Mi faccia un esempio…
“Eravamo al Nurburgring nel ’73: aveva in prova la Ferrari 365 BB dalla Scuderia Filipinetti e mi ha fatto guidare. Eravamo in t-shirt e senza casco, ma stavamo provando a fondo questa nuova Ferrari. Superato il Karussel gli ho detto: “Guarda che siamo senza freni…!” E lui mi ha risposto senza scomporsi: “E allora non frenare”. Questo per evidenziare come sapesse mantenere il sangue freddo anche nelle situazioni più difficili”.

È stato Parkes a portarla a Maranello?
“Sì, è stato lui a presentarmi a Ferrari a giugno 1973, quando Mike non era più a Maranello ma stava collaborando con la Lancia. Ferrari mi ha sempre detto che era un collaudatore unico, oltre a essere anche un bravo ingegnere e un pilota veloce…”.

Quanto contava che fosse un ingegnere-pilota?
“Nella F.1 dell’epoca non credo molto, mentre nei Prototipi moltissimo perché le macchine le plasmava con il certosino lavoro in pista che andava bene a tutti gli altri piloti Ferrari”.

Un inglese trapiantato in Italia è insolito…
“In effetti Colin Chapman nel 1976 lo avrebbe voluto come ingegnere alla Lotus, ma Parkes adorava l’Italia, anzi più precisamente l’Emilia. E non ci aveva pensato un attimo a declinare l’offerta nonostante le insistenze di Chapman…”.

Era una questione di cuore?
“Aveva una fidanzata ufficiale che era Brenda, la segretaria di Ferrari, ma in realtà aveva tante donne che lo inseguivano. Per Ferrari era il più grosso Don Giovanni che lui avesse visto a Maranello”.

Ma non ne dava l’aria con quel suo aspetto dinoccolato…
“E’ vero, era molto alto. Ma era solito dirmi: ‘Dinoccolato un corno, sono dinoccolato dopo l’incidente di Spa nel quale mi sono massacrato le gambe’. Comunque sia Mike non è mai andato in cerca delle donne, perché era richiestissimo”.

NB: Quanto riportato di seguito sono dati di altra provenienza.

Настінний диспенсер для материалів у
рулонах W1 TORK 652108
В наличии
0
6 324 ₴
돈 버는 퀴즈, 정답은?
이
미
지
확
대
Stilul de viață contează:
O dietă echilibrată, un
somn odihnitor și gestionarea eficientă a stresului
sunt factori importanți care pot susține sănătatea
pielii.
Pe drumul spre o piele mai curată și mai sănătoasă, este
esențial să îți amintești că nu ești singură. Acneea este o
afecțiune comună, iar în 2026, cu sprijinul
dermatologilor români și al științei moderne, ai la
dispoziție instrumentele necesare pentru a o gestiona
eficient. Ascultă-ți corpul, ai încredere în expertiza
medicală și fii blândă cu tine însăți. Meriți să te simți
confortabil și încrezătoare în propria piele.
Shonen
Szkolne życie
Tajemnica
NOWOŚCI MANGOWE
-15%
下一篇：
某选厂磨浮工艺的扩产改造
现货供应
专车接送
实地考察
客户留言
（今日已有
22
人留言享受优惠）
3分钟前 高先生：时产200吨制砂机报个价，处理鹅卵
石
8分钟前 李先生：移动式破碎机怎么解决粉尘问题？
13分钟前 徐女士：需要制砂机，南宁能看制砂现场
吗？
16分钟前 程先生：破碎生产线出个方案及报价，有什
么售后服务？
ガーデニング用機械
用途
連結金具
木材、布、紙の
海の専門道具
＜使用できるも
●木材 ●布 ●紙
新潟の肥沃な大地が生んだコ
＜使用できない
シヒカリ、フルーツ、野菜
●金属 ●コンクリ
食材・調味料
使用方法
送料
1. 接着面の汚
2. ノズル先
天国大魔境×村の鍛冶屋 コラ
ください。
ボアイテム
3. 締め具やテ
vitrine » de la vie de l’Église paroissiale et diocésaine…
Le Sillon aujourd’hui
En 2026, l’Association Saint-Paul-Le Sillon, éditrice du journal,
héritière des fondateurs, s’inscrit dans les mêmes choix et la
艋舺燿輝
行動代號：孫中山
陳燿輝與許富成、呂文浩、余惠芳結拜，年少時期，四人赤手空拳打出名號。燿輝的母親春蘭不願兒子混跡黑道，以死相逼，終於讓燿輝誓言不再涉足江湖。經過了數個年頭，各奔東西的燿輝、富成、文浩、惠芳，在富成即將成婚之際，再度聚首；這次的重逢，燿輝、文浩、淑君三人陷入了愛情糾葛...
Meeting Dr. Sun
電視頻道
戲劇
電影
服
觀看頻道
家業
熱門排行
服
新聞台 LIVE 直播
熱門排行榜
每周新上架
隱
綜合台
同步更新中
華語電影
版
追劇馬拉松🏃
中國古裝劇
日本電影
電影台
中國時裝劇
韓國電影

Mike la seguiva quando correva con la Lancia HF in salita e poi...
“Mi ha coinvolto nello sviluppo della Stratos su asfalto, perché non avevo alcuna competenza sulla terra. Quella macchina non sarebbe mai nata se non fosse stato per Mike e per l’ingegner Giampaolo Dallara. Se qualcuno racconta la storia diversamente dice una balla, perché la Stratos sarebbe rimasta nulla più che un manichino, perché era una macchina davvero inguidabile”.

Bisognerebbe chiederlo a Cesare Fiorio…
“Ha avuto il fiuto di volere Parkes. La Stratos all’inizio era davvero inguidabile con quel passo cortissimo: la versione stradale aveva carreggiate uguali e gomme identiche davanti e dietro. Parkes propose subito una carreggiata allargata al retrotreno, ma a Torino non ci sentivano perché la modifica avrebbe comportato un significativo aumento dei costi”.

L’ha spuntata Mike alla fine…
“Le sospensioni sono state rifatte da Dallara che ha rivisto il progetto: abbiamo girato in lungo e in largo con la Stratos nel bergamasco e intorno a Varano. Era un’altra macchina…”.

Chi stimava Parkes come pilota?
“Il suo idolo era Jim Clark. Mi diceva: ‘Quello va forte sulla Ford Cortina come sulla F.1, sull’asciutto come sul bagnato’. E secondo Mike, l’inglese era anche un grande collaudatore: ‘Quando si dice che Chapman costruisse le Lotus come un sarto su Jim, in realtà poteva farlo perché riceveva tantissime informazioni preziose da Clark!”.

Qual è il suo rimpianto?
“Nel maledetto giorno avrebbe dovuto essere in vacanza con me a Santorini. All’ultimo momento aveva rinunciato perché era stato chiamato dalla Lancia per un meeting a Torino. Se avessi insistito un po’ di più forse sarebbe ancora fra di noi…”.